Extracted records
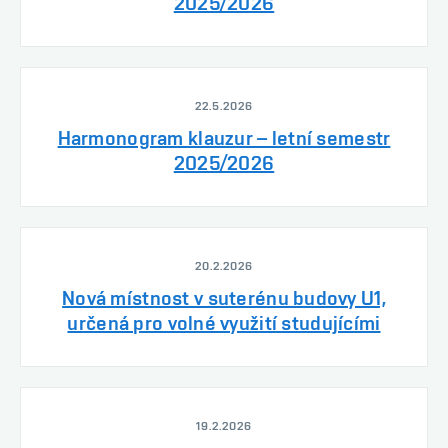
2025/2026
22.5.2026
Harmonogram klauzur – letní semestr
2025/2026
20.2.2026
Nová místnost v suterénu budovy U1,
určená pro volné využití studujícími
19.2.2026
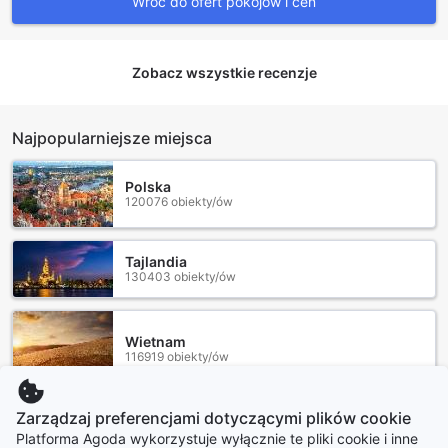
Wróć do ofert pokojów i cen
Zobacz wszystkie recenzje
Najpopularniejsze miejsca
Polska
120076 obiekty/ów
Tajlandia
130403 obiekty/ów
Wietnam
116919 obiekty/ów
Zarządzaj preferencjami dotyczącymi plików cookie
Wielka Brytania
Platforma Agoda wykorzystuje wyłącznie te pliki cookie i inne
269622 obiekty/ów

HOW TO COMPLETE THIS TASK: This exercise calls for a verbatim output of the entries, pictures omitted.

EXERCISE RESULT:
2025/2026
22.5.2026
Harmonogram klauzur – letní semestr
2025/2026
20.2.2026
Nová místnost v suterénu budovy U1,
určená pro volné využití studujícími
19.2.2026
Wróć do ofert pokojów i cen
Zobacz wszystkie recenzje
Najpopularniejsze miejsca
Polska
120076 obiekty/ów
Tajlandia
130403 obiekty/ów
Wietnam
116919 obiekty/ów
Zarządzaj preferencjami dotyczącymi plików cookie
Wielka Brytania
Platforma Agoda wykorzystuje wyłącznie te pliki cookie i inne
269622 obiekty/ów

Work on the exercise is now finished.